DeltaWing Technology Group is beginning development of a DeltaWing GT race car concept. The racer will be designed to demonstrate that with far less horsepower than many of today’s best sports cars, a two-seat performance car based on the DeltaWing architecture would deliver the same performance, yet with previously unattained fuel economy and efficiency. Expected to appear in 2015, this new DeltaWing Racing Cars project is a major step toward a street-legal two-seat DeltaWing sports car, the company said.
In Mat 2014, DeltaWing released a rendering of an application of its DeltaWing aerodynamic and lightweight design architecture as a street-legal, four-passenger car. DeltaWing Technologies said at the time that it was seeking OEM partners with the ultimate goal of licensing the DeltaWing vehicle architecture that is 35% lighter, requires 35% less horsepower, and consumes 35% less fuel. (Earlier post.)
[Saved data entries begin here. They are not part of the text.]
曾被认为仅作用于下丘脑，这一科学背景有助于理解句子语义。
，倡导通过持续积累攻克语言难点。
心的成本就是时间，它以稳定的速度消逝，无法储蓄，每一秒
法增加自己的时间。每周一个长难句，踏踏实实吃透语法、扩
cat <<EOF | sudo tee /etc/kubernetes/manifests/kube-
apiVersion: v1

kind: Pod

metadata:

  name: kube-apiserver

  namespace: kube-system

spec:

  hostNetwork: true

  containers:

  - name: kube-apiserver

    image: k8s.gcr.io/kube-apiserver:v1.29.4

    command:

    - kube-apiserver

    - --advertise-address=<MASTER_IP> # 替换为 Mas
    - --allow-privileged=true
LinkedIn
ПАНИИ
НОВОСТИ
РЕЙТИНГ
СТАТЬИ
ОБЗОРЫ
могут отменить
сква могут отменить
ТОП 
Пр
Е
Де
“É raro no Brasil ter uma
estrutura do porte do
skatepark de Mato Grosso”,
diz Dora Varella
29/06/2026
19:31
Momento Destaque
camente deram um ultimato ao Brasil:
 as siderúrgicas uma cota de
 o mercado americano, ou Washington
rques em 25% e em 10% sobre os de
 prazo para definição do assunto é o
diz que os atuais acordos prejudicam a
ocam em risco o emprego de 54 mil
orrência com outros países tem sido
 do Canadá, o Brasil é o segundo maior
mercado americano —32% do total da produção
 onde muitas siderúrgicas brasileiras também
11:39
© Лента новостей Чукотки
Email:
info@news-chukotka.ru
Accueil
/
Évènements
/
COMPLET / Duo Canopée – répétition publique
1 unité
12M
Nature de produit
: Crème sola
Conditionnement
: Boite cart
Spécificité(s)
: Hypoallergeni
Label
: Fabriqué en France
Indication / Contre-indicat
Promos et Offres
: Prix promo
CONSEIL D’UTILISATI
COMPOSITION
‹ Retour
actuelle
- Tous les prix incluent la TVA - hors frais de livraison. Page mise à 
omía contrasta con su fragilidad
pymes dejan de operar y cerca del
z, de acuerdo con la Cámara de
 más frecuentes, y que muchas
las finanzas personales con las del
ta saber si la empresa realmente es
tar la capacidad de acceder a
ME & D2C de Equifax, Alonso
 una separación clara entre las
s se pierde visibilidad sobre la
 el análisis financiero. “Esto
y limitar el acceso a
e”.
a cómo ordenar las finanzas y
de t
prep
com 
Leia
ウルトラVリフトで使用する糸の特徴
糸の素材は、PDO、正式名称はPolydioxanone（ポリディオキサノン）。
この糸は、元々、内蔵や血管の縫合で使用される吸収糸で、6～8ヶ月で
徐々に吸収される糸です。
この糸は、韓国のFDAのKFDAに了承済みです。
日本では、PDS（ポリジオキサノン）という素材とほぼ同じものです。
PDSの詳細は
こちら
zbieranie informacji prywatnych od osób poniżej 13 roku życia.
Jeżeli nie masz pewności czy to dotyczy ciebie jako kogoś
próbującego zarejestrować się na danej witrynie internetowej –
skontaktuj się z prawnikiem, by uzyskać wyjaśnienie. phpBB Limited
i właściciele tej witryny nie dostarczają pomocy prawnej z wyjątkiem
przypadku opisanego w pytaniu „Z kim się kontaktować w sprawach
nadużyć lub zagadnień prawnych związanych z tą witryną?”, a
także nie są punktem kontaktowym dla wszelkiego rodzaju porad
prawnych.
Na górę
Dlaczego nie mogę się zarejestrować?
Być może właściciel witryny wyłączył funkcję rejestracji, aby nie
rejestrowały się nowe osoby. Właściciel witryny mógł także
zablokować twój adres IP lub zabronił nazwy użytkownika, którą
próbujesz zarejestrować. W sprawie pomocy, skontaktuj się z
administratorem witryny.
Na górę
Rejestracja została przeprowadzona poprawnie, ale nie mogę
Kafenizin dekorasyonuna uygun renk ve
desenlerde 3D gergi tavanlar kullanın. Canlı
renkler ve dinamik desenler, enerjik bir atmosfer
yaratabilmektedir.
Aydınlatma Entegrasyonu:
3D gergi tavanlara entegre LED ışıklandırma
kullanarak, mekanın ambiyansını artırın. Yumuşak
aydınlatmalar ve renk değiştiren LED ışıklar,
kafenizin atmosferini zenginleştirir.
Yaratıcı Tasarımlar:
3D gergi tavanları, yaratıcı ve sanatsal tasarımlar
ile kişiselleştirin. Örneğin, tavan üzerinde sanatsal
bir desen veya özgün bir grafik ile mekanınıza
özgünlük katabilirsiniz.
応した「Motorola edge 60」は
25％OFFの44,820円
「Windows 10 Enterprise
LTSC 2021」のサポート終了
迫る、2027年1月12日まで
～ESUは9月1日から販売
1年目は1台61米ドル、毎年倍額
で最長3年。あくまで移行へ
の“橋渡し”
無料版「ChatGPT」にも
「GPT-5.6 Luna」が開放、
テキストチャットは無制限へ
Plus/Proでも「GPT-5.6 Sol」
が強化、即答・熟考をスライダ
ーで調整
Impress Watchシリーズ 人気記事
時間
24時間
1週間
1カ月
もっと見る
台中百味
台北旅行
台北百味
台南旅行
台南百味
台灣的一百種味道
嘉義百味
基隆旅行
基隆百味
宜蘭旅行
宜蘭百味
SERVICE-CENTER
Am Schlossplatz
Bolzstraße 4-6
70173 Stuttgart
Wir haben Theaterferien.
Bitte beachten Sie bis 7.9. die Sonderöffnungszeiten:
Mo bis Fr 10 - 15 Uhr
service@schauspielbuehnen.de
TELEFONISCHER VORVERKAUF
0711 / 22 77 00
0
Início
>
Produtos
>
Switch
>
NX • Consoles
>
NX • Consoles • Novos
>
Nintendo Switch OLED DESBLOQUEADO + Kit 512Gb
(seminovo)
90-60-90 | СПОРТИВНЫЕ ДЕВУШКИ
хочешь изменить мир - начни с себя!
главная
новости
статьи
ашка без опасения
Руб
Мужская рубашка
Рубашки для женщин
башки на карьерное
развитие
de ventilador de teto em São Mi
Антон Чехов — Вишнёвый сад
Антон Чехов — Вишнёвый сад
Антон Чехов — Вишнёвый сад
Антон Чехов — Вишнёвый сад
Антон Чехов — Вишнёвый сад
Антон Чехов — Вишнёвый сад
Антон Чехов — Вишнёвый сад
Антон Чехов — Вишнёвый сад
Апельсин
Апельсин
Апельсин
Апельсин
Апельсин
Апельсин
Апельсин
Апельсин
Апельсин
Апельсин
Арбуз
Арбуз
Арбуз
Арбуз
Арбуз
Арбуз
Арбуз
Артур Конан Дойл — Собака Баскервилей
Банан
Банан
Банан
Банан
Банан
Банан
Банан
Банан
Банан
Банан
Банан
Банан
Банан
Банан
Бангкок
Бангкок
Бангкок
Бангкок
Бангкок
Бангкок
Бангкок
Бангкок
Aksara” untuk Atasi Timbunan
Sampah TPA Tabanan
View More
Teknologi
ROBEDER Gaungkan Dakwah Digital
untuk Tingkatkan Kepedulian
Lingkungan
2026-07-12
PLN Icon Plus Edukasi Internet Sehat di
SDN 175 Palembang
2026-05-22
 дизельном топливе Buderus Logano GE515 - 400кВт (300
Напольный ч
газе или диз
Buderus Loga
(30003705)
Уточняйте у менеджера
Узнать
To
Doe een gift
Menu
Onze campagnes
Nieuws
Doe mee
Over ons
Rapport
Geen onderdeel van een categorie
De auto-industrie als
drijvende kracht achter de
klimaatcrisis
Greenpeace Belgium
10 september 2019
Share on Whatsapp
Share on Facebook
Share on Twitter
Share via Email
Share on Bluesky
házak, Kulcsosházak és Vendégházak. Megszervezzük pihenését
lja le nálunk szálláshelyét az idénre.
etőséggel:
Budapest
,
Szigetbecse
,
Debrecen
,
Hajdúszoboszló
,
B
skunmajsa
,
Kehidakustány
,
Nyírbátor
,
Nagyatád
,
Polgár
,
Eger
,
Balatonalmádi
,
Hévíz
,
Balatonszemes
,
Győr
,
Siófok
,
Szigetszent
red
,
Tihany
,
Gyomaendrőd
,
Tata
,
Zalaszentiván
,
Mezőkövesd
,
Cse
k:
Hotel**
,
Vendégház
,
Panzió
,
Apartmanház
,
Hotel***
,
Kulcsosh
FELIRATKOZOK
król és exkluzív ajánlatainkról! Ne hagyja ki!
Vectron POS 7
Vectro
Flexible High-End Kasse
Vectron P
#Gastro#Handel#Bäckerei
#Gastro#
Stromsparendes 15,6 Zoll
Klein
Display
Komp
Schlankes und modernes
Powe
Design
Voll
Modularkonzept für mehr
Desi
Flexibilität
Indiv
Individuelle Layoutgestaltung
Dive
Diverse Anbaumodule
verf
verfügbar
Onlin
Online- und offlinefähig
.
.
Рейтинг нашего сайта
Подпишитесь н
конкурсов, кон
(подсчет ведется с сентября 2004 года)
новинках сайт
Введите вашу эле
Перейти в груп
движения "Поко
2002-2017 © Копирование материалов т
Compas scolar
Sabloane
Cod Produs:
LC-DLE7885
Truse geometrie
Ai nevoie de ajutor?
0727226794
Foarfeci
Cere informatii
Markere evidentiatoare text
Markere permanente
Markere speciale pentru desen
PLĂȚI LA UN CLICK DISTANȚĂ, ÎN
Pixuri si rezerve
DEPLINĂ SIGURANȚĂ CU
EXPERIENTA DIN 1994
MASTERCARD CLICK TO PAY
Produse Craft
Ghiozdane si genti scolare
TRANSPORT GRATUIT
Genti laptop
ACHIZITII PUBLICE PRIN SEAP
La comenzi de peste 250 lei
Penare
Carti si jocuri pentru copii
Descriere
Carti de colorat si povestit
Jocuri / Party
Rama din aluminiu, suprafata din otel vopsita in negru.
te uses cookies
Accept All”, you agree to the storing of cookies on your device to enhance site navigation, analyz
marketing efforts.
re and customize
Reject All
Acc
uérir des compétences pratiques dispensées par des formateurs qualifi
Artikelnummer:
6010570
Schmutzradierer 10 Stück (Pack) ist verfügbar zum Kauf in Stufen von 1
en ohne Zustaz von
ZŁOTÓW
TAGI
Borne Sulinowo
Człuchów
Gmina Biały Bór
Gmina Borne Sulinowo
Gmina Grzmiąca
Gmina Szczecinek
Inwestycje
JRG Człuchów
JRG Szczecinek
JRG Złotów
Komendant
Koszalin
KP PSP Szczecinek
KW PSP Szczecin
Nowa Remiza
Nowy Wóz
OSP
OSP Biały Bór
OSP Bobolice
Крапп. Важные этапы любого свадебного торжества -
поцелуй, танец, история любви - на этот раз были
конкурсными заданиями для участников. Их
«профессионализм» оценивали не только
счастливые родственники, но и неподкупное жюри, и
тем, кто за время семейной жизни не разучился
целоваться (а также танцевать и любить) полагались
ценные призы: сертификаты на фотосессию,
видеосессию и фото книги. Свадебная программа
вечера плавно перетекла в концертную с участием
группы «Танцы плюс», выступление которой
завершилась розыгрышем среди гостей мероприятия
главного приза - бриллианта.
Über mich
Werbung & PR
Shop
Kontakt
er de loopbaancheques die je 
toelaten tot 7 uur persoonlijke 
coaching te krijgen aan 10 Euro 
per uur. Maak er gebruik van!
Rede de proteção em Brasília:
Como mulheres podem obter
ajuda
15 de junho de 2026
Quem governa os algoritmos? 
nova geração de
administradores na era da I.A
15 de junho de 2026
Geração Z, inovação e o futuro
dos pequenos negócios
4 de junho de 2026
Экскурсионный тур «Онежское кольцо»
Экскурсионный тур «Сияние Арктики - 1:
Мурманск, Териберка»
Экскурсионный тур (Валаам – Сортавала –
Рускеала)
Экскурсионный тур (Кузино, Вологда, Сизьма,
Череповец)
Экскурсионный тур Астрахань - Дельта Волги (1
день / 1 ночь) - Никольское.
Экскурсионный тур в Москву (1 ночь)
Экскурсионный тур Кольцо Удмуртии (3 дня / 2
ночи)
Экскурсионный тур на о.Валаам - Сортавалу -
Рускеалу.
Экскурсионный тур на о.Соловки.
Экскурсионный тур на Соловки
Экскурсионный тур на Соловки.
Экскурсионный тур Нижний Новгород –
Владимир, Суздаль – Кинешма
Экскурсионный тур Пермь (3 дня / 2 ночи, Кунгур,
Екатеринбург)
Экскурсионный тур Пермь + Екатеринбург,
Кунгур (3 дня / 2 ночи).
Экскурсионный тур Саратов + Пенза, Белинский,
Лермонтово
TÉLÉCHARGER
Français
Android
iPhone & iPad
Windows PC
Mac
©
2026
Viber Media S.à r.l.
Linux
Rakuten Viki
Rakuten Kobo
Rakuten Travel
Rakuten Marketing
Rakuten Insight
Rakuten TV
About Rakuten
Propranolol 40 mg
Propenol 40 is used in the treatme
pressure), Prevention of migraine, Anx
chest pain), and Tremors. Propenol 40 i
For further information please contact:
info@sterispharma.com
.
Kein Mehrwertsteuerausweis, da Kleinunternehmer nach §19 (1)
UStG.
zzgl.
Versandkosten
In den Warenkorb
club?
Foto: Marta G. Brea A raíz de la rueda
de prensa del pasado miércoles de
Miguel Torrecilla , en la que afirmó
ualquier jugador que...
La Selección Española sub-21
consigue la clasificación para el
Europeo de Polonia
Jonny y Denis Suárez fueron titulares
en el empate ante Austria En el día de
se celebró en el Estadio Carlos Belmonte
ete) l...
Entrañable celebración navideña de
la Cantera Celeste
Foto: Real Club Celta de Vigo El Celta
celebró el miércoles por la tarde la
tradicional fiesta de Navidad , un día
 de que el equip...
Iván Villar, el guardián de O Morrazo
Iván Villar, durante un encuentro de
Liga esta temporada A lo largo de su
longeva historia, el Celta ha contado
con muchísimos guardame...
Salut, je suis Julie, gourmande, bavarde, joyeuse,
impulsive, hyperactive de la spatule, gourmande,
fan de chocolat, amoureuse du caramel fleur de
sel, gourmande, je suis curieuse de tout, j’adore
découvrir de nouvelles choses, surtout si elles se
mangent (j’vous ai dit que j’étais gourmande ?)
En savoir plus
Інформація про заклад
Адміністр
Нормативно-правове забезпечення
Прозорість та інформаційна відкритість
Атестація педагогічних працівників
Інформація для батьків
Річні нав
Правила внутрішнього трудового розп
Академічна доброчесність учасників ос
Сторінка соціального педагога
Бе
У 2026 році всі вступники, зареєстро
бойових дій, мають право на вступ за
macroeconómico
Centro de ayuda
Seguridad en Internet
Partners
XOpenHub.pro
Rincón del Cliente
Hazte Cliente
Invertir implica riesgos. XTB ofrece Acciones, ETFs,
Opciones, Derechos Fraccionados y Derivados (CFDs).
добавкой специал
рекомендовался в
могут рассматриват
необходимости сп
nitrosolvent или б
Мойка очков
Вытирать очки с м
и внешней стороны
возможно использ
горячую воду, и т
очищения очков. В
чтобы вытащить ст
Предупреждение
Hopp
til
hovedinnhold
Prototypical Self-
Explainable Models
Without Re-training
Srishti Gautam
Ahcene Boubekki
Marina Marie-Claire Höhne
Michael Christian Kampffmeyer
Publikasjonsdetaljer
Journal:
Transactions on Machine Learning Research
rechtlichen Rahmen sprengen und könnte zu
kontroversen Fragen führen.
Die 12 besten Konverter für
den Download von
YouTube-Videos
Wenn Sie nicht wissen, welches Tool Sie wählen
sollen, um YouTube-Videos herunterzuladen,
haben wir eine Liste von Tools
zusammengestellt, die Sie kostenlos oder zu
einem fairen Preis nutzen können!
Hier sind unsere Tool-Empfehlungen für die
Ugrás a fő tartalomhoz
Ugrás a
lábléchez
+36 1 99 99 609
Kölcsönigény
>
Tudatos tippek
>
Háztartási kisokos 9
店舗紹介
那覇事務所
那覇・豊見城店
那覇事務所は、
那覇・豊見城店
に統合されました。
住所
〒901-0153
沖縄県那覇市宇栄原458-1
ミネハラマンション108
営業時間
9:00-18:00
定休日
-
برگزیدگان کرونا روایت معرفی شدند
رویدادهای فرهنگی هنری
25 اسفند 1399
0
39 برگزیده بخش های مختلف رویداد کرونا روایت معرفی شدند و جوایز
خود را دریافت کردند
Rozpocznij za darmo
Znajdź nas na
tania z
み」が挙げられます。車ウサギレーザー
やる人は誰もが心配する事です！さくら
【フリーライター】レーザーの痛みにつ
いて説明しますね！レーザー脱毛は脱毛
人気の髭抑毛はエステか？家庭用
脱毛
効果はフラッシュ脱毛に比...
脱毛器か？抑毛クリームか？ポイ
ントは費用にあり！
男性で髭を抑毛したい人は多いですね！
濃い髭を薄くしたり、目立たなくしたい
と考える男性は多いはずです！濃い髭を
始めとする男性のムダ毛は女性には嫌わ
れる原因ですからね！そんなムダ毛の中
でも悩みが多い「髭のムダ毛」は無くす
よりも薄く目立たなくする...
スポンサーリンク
|DeltaWing GT concept race car chassis. Click to enlarge.|
The four cornerstones of the DeltaWing approach are reduced weight, increased powertrain efficiency, decreased energy consumption, and improved aerodynamics.
Brian Willis, DeltaWing Technologies’ newly appointed vice president, Engineering and Design, will lead this project. He also will lead the simultaneous and related project of the development of two- and four-seat DeltaWing road car prototypes for further development and real-world testing.
During his career, Willis has been a senior designer for Williams Grand Prix Engineering Ltd.; director of engineering for Élan Technologies’ motorsports division; chief engineer for Panoz Motorsport;, and technical director for Audi Sport Japan, winners of the 2004 24 Hours of Le Mans with the Team Goh Audi R8. Most recently, he was director of technical services for Multimatic Inc. in Canada.
The DeltaWing project’s roots are in racing, but the program has remained focused on its raceway-to-driveway mission and has proven the architecture’s performance, efficiency and green technology through the original DeltaWing Roadster and the Claro/TracFone DeltaWing Racing Cars DWC13 Coupe. The coupe competes with about half the weight and aerodynamic drag, half the horsepower, and half the fuel consumption while delivering the same performance.
The DeltaWing design in the prototype roadster and coupe features a very narrow front track and conventional rear wheelbase. The result is a significant reduction in overall mass and weight coupled with an aerodynamic efficiency gain.
The rear-engine layout and narrow track design provides a 30:70 front-to-rear weight distribution, which allows engineers to use much smaller steering, braking, suspension, and other components up front to reduce overall mass and weight. Less mass and weight means less horsepower is needed to propel the vehicle, which in turn decreases fuel consumption and greenhouse gas emissions. Other benefits include reduced front tire and brake wear and less rolling resistance.